The closing night film is “The Last of the Manson Girls” by Lonnie Martin, who not only wrote, directed and produced for his American University thesis, but also built the set circa 1969.
“He actually constructed the set and filmed it,” Sampson said in awe. “I mean, come on! You and I made a thesis … but I wasn’t making a set!
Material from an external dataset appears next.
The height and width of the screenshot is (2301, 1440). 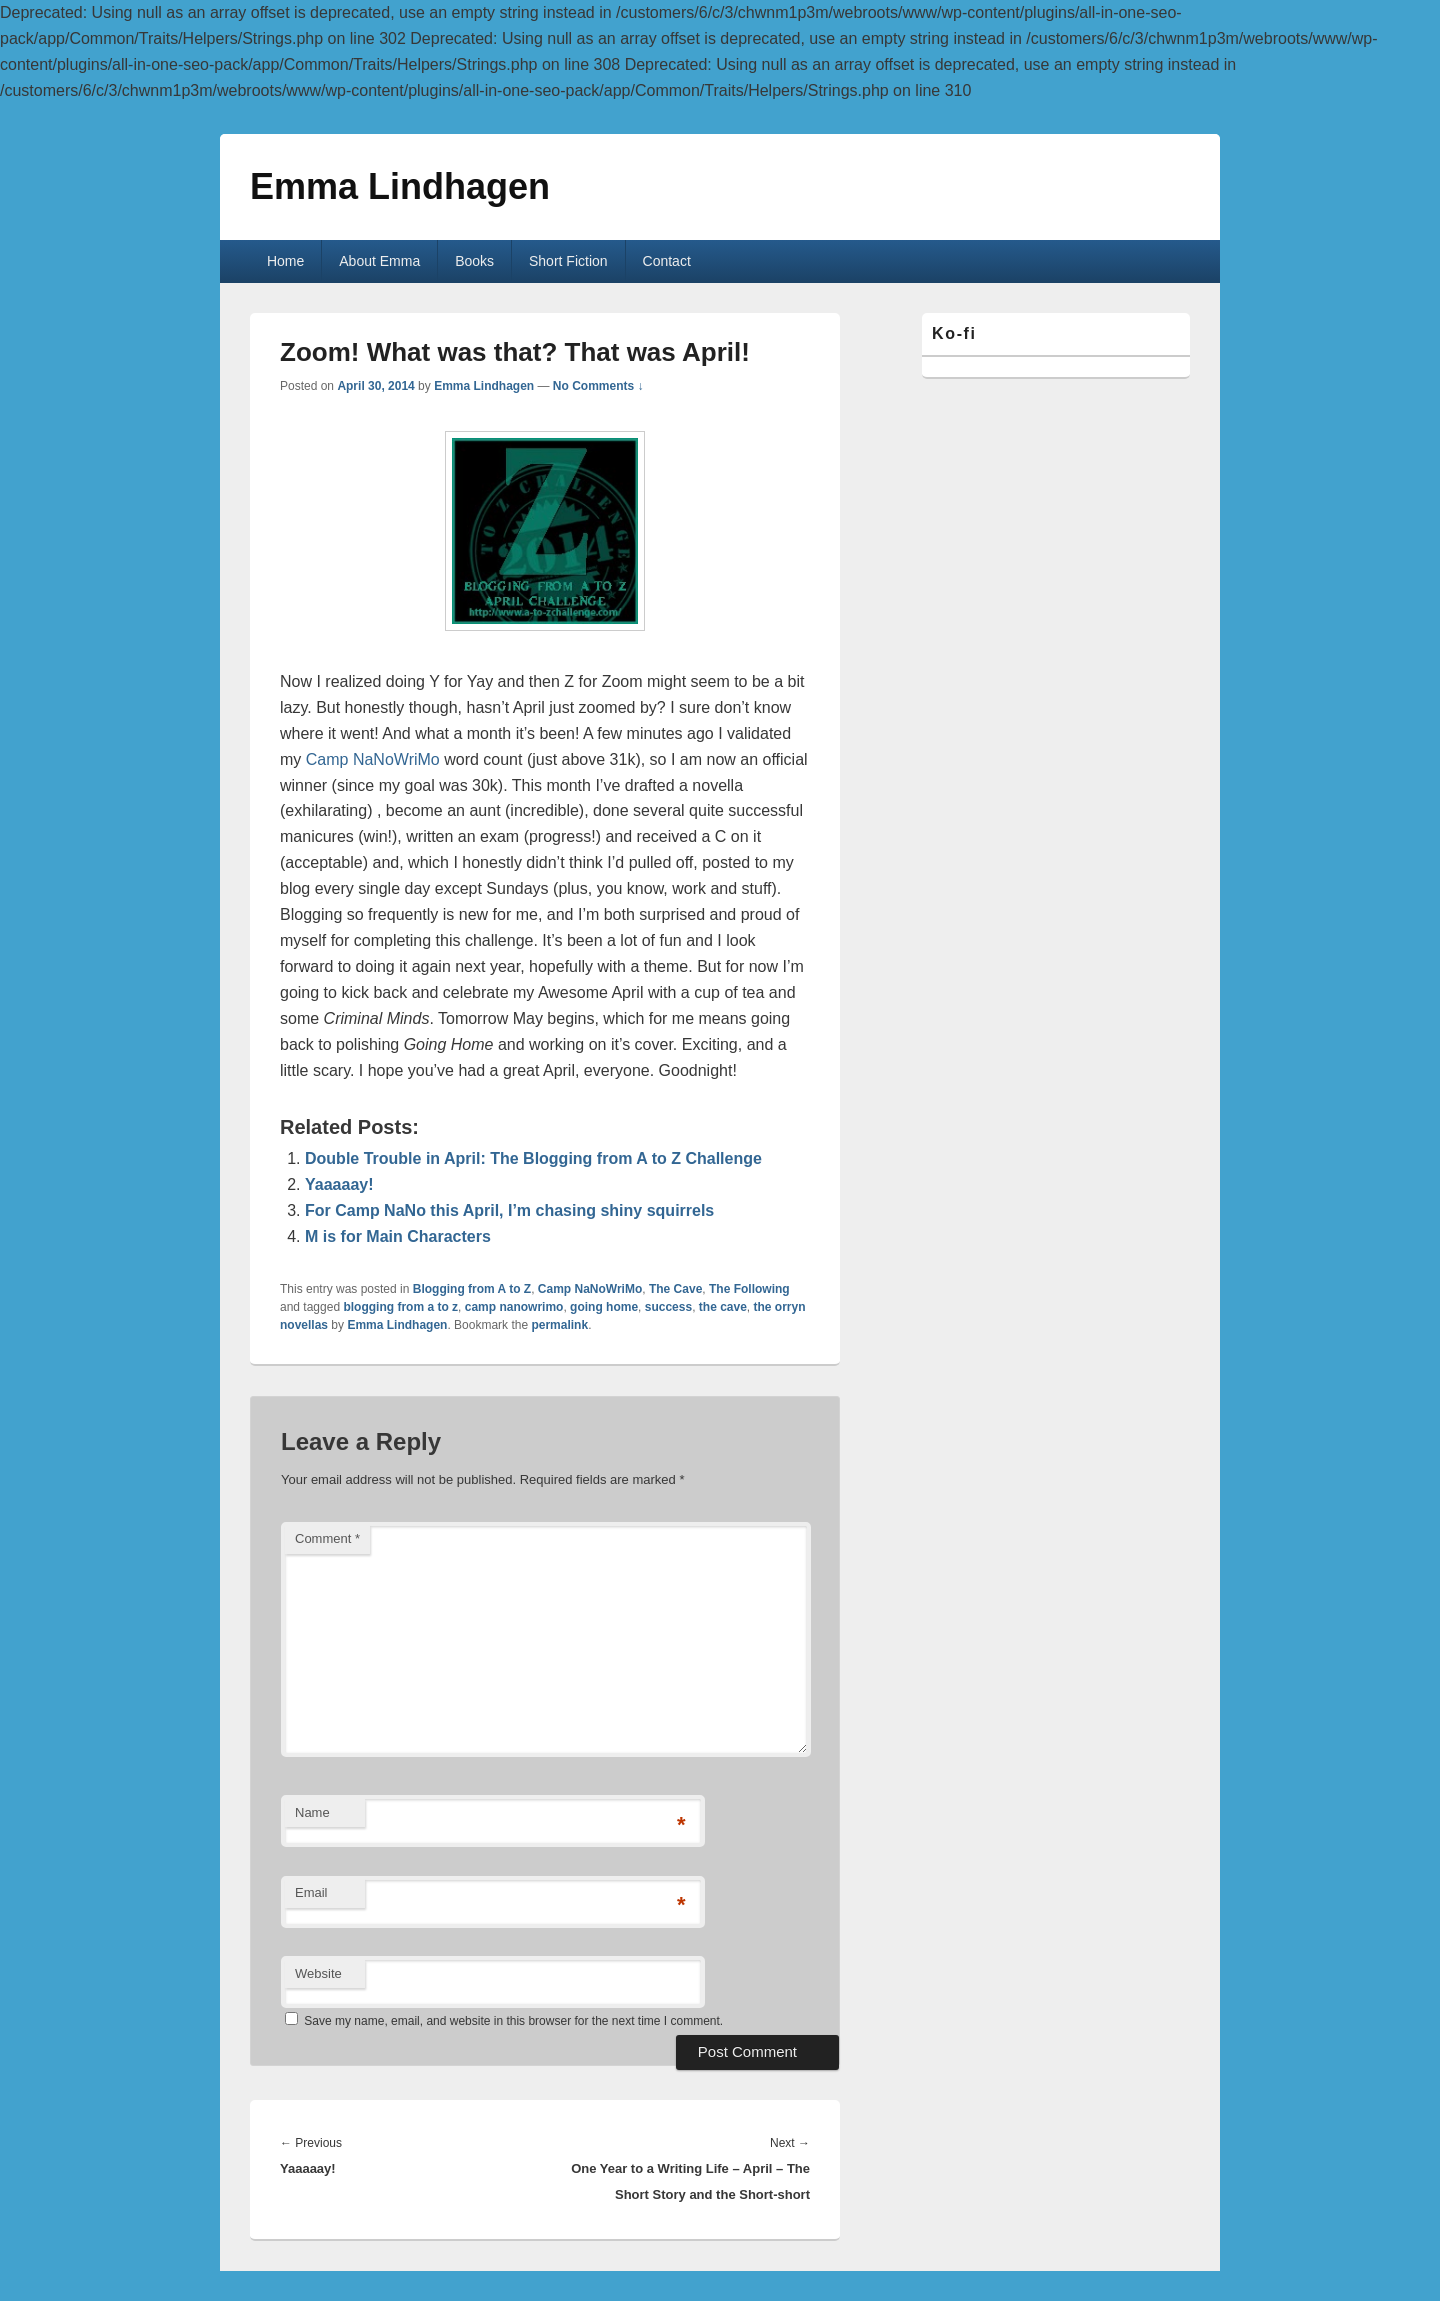 What do you see at coordinates (559, 1325) in the screenshot?
I see `permalink` at bounding box center [559, 1325].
And a feature film?!? … Very talented.”
In order to realize his vision, Martin actually obtained the rights to the trippy source material.
“The film is a fictionalized version of Paul Krassner’s essay, ‘My Acid Trip with Squeaky Fromme,’ in which he spends 24 hours with the remnants of Charles Manson’s family after Manson and the killers were incarcerated,” Martin told WTOP shortly after Manson’s death.
After two days of eclectic screenings, Sunday offers a pair of free panels sponsored by the Virginia Film Office and filmed at Arlington Independent Media in Clarendon, Virginia.
The first panel is called “Student Filmmaking from the Classroom to the Real World.”
“We have professor Giovanna Chesler from GMU, who directs film and video studies; we have Leena Jayaswal from AU, who does the photography concentration; then, Henry Leeker and Harold Jackson III are two Rosebud finalists that have come back. … It’ll be a good discussion: Should I go to film school? Should I not? Pros? Cons? Then, how do you leave school and continue to create? How do you build a community [to] keep making this happen?”
The second panel is called “What Critics Look For.”
“We’ve got our man Tim Gordon, president of [the Washington Area Film Critics Association]; Mae Abdulbaki, founder of Movies with Mae; Cynthia Fuchs of Pop Matters; and Michael Parsons of D.C. Filmdom. We’ll just be talking about what film critics look for in films, but then also how indie filmmakers can actually apply that to their films to make them better.”
It all builds to the award ceremony at Clarendon Ballroom on Sunday night.
“We give away five $1,000 cash prizes to our Top 5 finalists: Best of Show, Best of the DMV and three others,” Sampson said. “I don’t know of any other festival that’s actually putting out [that much cash] … It’s a great way to put money back into the pockets of filmmakers. A lot of them shelled out so much just to make the film. This can either help them slowly recoup, or some [festivals] have taken the money and gone on to shoot a feature. It’s a pretty cool deal.”
In the end, the festival is an enlightening experience for both filmmakers and audiences.
“Filmmakers and artists are really recording the pulse of the climate and the times and what’s really going on in the world,” Sampson said. “Any time you go to a film festival, any time you go into a movie theater, you’re quiet as you watch. … You’re able to think about what you’re seeing and there are a lot of films that will have people thinking, then talking afterward.”